Content starts
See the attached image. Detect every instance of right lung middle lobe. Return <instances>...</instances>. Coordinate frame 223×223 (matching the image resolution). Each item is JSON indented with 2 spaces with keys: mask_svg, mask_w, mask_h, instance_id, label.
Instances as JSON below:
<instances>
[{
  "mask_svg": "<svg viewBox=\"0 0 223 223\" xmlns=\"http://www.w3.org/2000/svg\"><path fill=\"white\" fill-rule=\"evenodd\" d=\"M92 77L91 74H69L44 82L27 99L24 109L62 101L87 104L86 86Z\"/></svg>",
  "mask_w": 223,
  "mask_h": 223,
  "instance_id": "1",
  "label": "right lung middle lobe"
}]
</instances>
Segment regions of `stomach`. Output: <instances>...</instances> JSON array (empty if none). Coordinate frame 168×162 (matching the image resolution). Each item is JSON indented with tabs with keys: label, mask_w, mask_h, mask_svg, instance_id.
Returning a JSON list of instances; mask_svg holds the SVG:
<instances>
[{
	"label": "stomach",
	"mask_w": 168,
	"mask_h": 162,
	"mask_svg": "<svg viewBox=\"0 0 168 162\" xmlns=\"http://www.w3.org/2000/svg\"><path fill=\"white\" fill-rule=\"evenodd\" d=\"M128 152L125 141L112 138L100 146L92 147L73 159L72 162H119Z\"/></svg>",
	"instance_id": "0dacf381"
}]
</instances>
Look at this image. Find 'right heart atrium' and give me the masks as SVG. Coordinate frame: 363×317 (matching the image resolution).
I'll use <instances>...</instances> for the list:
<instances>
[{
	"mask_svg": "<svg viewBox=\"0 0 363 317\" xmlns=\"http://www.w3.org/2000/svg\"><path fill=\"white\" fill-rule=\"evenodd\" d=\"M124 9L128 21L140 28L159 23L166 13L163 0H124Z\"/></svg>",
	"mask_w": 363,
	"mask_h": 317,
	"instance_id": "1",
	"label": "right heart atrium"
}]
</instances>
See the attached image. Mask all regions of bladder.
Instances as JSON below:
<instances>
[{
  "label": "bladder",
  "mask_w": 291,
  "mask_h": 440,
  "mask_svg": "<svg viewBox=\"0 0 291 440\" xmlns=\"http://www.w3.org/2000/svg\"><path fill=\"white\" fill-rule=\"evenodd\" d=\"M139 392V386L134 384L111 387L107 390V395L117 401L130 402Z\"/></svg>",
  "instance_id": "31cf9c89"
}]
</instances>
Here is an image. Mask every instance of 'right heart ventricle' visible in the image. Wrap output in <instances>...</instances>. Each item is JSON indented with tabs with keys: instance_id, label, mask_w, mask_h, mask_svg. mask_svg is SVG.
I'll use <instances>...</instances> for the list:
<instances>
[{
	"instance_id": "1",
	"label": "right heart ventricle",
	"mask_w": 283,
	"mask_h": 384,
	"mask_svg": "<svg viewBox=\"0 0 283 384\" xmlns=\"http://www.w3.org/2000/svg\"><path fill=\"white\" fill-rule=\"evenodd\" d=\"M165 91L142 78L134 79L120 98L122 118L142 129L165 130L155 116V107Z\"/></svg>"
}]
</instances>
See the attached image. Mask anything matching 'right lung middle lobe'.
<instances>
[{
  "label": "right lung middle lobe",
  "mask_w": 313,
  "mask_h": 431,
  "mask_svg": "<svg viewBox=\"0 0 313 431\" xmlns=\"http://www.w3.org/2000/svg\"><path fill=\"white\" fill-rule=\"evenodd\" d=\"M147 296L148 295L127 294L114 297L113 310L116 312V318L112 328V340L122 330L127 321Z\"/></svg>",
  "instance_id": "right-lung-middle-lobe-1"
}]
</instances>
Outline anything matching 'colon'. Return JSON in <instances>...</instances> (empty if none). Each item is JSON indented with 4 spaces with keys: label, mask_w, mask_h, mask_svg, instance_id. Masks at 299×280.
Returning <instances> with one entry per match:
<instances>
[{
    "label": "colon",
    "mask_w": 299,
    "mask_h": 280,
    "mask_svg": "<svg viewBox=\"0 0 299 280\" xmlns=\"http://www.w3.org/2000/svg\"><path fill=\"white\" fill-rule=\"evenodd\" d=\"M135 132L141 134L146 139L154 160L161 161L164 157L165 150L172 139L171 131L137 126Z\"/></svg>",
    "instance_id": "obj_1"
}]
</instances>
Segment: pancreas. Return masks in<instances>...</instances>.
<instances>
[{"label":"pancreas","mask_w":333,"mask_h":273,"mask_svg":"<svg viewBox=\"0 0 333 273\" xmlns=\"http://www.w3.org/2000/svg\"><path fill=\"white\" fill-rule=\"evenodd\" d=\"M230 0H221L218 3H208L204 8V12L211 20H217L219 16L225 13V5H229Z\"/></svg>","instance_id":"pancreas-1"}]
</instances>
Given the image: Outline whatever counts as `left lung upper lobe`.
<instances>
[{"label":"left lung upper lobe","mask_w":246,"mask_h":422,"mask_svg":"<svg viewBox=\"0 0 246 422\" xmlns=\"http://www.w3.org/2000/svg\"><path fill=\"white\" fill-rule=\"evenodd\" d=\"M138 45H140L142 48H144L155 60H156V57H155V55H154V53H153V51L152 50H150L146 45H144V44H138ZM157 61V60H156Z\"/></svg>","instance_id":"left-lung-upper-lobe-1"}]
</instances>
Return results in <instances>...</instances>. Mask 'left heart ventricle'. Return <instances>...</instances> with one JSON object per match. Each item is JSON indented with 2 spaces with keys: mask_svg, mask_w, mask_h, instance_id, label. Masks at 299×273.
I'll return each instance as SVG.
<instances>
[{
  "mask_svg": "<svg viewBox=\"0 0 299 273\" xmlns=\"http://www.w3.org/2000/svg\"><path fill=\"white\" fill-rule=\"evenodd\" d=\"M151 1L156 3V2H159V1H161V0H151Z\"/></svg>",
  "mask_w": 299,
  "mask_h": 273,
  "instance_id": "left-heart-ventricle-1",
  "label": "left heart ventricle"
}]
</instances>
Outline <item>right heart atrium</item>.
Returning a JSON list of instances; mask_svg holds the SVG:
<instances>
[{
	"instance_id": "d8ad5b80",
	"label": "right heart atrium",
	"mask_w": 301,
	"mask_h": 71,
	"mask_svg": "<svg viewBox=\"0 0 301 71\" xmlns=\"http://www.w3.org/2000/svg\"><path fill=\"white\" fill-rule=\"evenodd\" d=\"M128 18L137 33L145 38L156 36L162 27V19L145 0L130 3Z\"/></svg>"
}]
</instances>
Content ends
### Instructions to follow
From start to finish, retype the records above with complete accuracy.

### Answer area
See the attached image. Detect every instance of right lung middle lobe. Return <instances>...</instances>. Coordinate frame 223×223 (matching the image resolution). Each item is JSON indented with 2 spaces with keys: mask_svg, mask_w, mask_h, instance_id, label.
Instances as JSON below:
<instances>
[{
  "mask_svg": "<svg viewBox=\"0 0 223 223\" xmlns=\"http://www.w3.org/2000/svg\"><path fill=\"white\" fill-rule=\"evenodd\" d=\"M92 77L91 74H69L44 82L27 99L24 109L62 101L87 104L86 86Z\"/></svg>",
  "mask_w": 223,
  "mask_h": 223,
  "instance_id": "1",
  "label": "right lung middle lobe"
}]
</instances>
Segment regions of `stomach`. Output: <instances>...</instances> JSON array (empty if none). Coordinate frame 168×162 (matching the image resolution). Each item is JSON indented with tabs with keys: label, mask_w, mask_h, mask_svg, instance_id.
Returning a JSON list of instances; mask_svg holds the SVG:
<instances>
[{
	"label": "stomach",
	"mask_w": 168,
	"mask_h": 162,
	"mask_svg": "<svg viewBox=\"0 0 168 162\" xmlns=\"http://www.w3.org/2000/svg\"><path fill=\"white\" fill-rule=\"evenodd\" d=\"M128 152L125 141L112 138L100 146L92 147L73 159L72 162H119Z\"/></svg>",
	"instance_id": "0dacf381"
}]
</instances>
Look at this image. Find 'right heart atrium' and give me the masks as SVG. Coordinate frame: 363×317 (matching the image resolution).
I'll use <instances>...</instances> for the list:
<instances>
[{
	"mask_svg": "<svg viewBox=\"0 0 363 317\" xmlns=\"http://www.w3.org/2000/svg\"><path fill=\"white\" fill-rule=\"evenodd\" d=\"M124 9L128 21L140 28L159 23L166 13L163 0H124Z\"/></svg>",
	"mask_w": 363,
	"mask_h": 317,
	"instance_id": "1",
	"label": "right heart atrium"
}]
</instances>
See the attached image. Mask all regions of bladder.
Instances as JSON below:
<instances>
[{
  "label": "bladder",
  "mask_w": 291,
  "mask_h": 440,
  "mask_svg": "<svg viewBox=\"0 0 291 440\" xmlns=\"http://www.w3.org/2000/svg\"><path fill=\"white\" fill-rule=\"evenodd\" d=\"M139 392V386L134 384L111 387L107 390V395L117 401L130 402Z\"/></svg>",
  "instance_id": "31cf9c89"
}]
</instances>
Here is an image. Mask every instance of 'right heart ventricle' visible in the image. Wrap output in <instances>...</instances>. Each item is JSON indented with tabs with keys: instance_id, label, mask_w, mask_h, mask_svg. mask_svg is SVG.
I'll use <instances>...</instances> for the list:
<instances>
[{
	"instance_id": "1",
	"label": "right heart ventricle",
	"mask_w": 283,
	"mask_h": 384,
	"mask_svg": "<svg viewBox=\"0 0 283 384\" xmlns=\"http://www.w3.org/2000/svg\"><path fill=\"white\" fill-rule=\"evenodd\" d=\"M165 91L142 78L134 79L120 98L122 118L142 129L165 130L155 116V107Z\"/></svg>"
}]
</instances>
See the attached image. Mask anything matching 'right lung middle lobe'.
<instances>
[{
  "label": "right lung middle lobe",
  "mask_w": 313,
  "mask_h": 431,
  "mask_svg": "<svg viewBox=\"0 0 313 431\" xmlns=\"http://www.w3.org/2000/svg\"><path fill=\"white\" fill-rule=\"evenodd\" d=\"M147 296L148 295L127 294L114 297L113 310L116 312V318L112 328V340L122 330L127 321Z\"/></svg>",
  "instance_id": "right-lung-middle-lobe-1"
}]
</instances>
Outline anything matching 'colon'. Return JSON in <instances>...</instances> (empty if none). Each item is JSON indented with 4 spaces with keys: label, mask_w, mask_h, mask_svg, instance_id. Masks at 299×280.
Returning <instances> with one entry per match:
<instances>
[{
    "label": "colon",
    "mask_w": 299,
    "mask_h": 280,
    "mask_svg": "<svg viewBox=\"0 0 299 280\" xmlns=\"http://www.w3.org/2000/svg\"><path fill=\"white\" fill-rule=\"evenodd\" d=\"M135 132L141 134L146 139L154 160L161 161L164 157L165 150L172 139L171 131L137 126Z\"/></svg>",
    "instance_id": "obj_1"
}]
</instances>
Segment: pancreas. Return masks in<instances>...</instances>.
<instances>
[{"label":"pancreas","mask_w":333,"mask_h":273,"mask_svg":"<svg viewBox=\"0 0 333 273\" xmlns=\"http://www.w3.org/2000/svg\"><path fill=\"white\" fill-rule=\"evenodd\" d=\"M230 0H221L218 3H208L204 8V12L211 20H217L219 16L225 13V5H229Z\"/></svg>","instance_id":"pancreas-1"}]
</instances>
Given the image: Outline whatever counts as `left lung upper lobe`.
<instances>
[{"label":"left lung upper lobe","mask_w":246,"mask_h":422,"mask_svg":"<svg viewBox=\"0 0 246 422\" xmlns=\"http://www.w3.org/2000/svg\"><path fill=\"white\" fill-rule=\"evenodd\" d=\"M138 45H140L142 48H144L155 60H156V57H155V55H154V53H153V51L152 50H150L146 45H144V44H138ZM157 61V60H156Z\"/></svg>","instance_id":"left-lung-upper-lobe-1"}]
</instances>
Return results in <instances>...</instances>. Mask 'left heart ventricle'. Return <instances>...</instances> with one JSON object per match. Each item is JSON indented with 2 spaces with keys: mask_svg, mask_w, mask_h, instance_id, label. Masks at 299×273.
I'll return each instance as SVG.
<instances>
[{
  "mask_svg": "<svg viewBox=\"0 0 299 273\" xmlns=\"http://www.w3.org/2000/svg\"><path fill=\"white\" fill-rule=\"evenodd\" d=\"M151 1L156 3V2H159V1H161V0H151Z\"/></svg>",
  "mask_w": 299,
  "mask_h": 273,
  "instance_id": "left-heart-ventricle-1",
  "label": "left heart ventricle"
}]
</instances>
Outline <item>right heart atrium</item>.
Returning a JSON list of instances; mask_svg holds the SVG:
<instances>
[{
	"instance_id": "d8ad5b80",
	"label": "right heart atrium",
	"mask_w": 301,
	"mask_h": 71,
	"mask_svg": "<svg viewBox=\"0 0 301 71\" xmlns=\"http://www.w3.org/2000/svg\"><path fill=\"white\" fill-rule=\"evenodd\" d=\"M128 18L137 33L145 38L156 36L162 27V19L145 0L130 3Z\"/></svg>"
}]
</instances>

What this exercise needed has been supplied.